Thursday, March 21, 2013

Ski Week



We are just done celebrating a new school vacation, officially called “Ski Week.” Last year, we arrived just days before Ski Week and thus had no idea it was coming. We spent most of the time wandering around deserted museums. This year we started thinking about the vacation early. In October all our kids got ski gear at a used ski swap at school. By Ski Week, we were ready in a flash. Or at least as fast as you can cram three kids into ski pants, coats, boots, skis, hats, helmets, googles and gloves.
All winter Phil has been taking the kids skiing one day per weekend. We have plenty of places to go near us, the closest being about 45 minutes away. There the kids can go up and down one hill, serviced by a “t” bar. The first Sunday of the season we took all kids there. Everyone fell off the “t” bar at various stages; beginning, middle and end. It was a dicey start to the ski season but by the end of the day the kids could get themselves up the "t" bar and back into their skis after various crashes. Then things started looking up.

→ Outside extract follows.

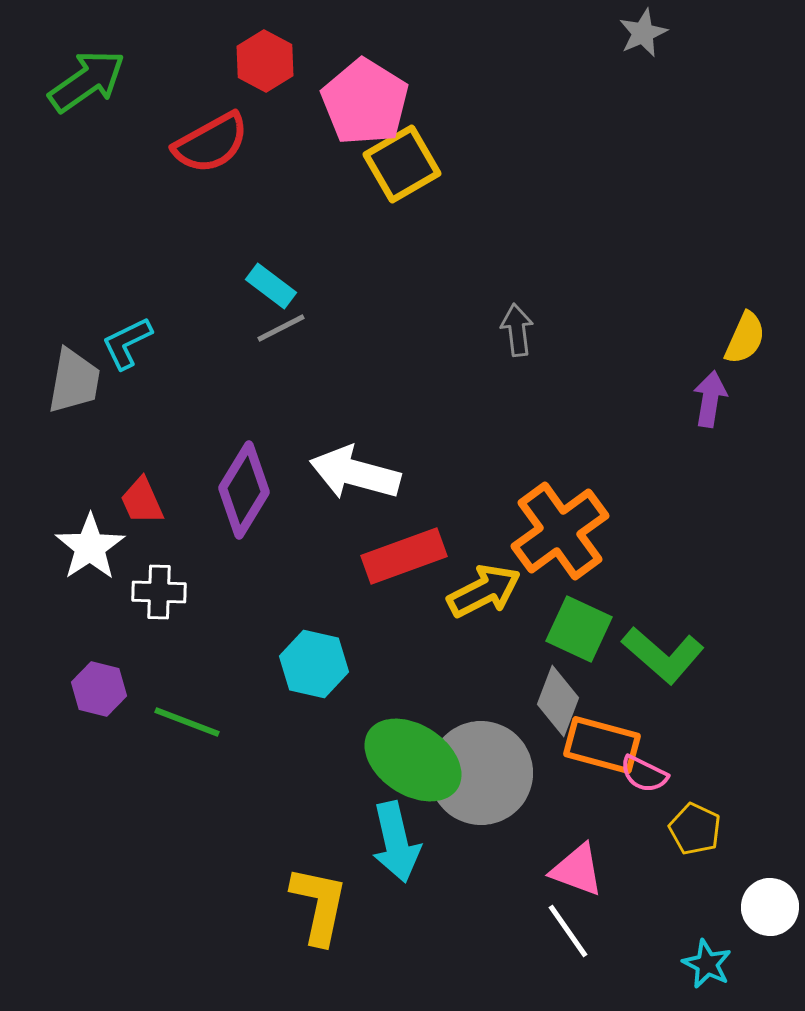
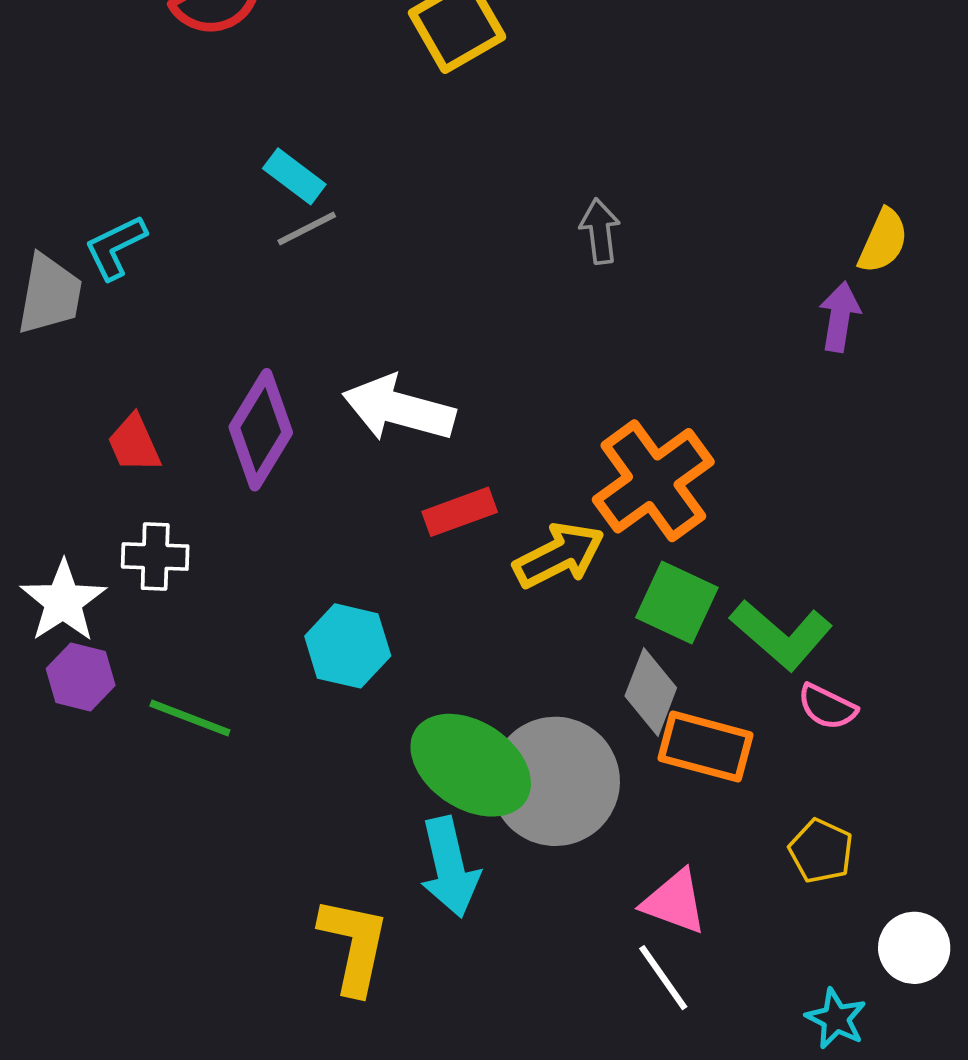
white star: (90, 547) -> (63, 601), moved
red rectangle: (404, 556) -> (460, 512), size x0.7
pink semicircle: (644, 774) -> (827, 707), moved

For Ski Week, we went a little farther afield. We drove to Austria. It sounds far but it actually just over the Germany and Austria border and about a one hour ten minute drive from our house, door to door.  We skied a nice easy ski place there called Erwald. There we had an easy ski lift up and a nice long run down. The kids did this over and over (well, at least until lunch on the first day) and then were ready for more.
The kids really were skiing great all week; fast and fearless. Phil took them up another lift to the top of the mountain. We called this run “Top of the World” and it really seemed like it with the Zugspitz, Germany’s tallest peak, right in front of us and all the other mountains of the Tirol region surrounding us. On one run, Royce got separated from the others. Since none of our kids have phones, we have to find them the old fashioned way; looking! Phil went one way, me another. Complicated a bit by language, Phil was asking chair lift operators if they had seen a little girl. No one had. Time ticked by. Finally, Tori and Adam skied to the very bottom of all runs (not the middle spot with the lodge and all that) and found Royce at the bottom of the mountain, waiting for the rest of us to catch up.
We were proud of how well the kids did on the slopes but started to feel more concern than pride when everyone moved off piste! Tori and Royce chose nice bumpy semi-trails where they could get a little air. Adam went off higher hills and generally sank into the snow, needing an adult rescue. He would then get up and do it again. On our last afternoon, I saw a woman my age break her leg. She was most definitely not off piste, just on the regular easy blue slope. It was then I decided not to do one last run. I took off the skiis and took out the camera.  I tried to get a few pictures as kids whizzed away from me but mostly gave up and enjoyed the Alps.